What to do: Lines from the one containing "Wie tauscht man" through the last line of the data below are to be returned exactly; leave out the rest.

··· Exercise material

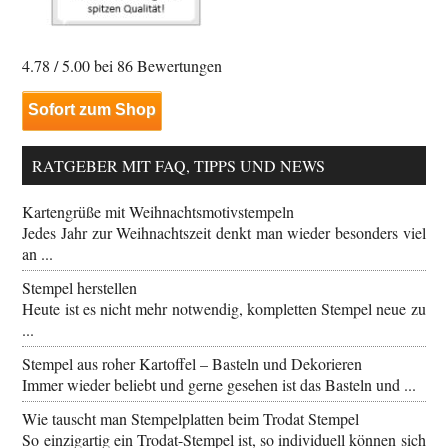
4.78
/ 5.00 bei
86
Bewertungen
Sofort zum Shop
RATGEBER MIT FAQ, TIPPS UND NEWS
Kartengrüße mit Weihnachtsmotivstempeln
Jedes Jahr zur Weihnachtszeit denkt man wieder besonders viel
an ...
Stempel herstellen
Heute ist es nicht mehr notwendig, kompletten Stempel neue zu
...
Stempel aus roher Kartoffel – Basteln und Dekorieren
Immer wieder beliebt und gerne gesehen ist das Basteln und ...
Wie tauscht man Stempelplatten beim Trodat Stempel
So einzigartig ein Trodat-Stempel ist, so individuell können sich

······

Written answer:
Wie tauscht man Stempelplatten beim Trodat Stempel
So einzigartig ein Trodat-Stempel ist, so individuell können sich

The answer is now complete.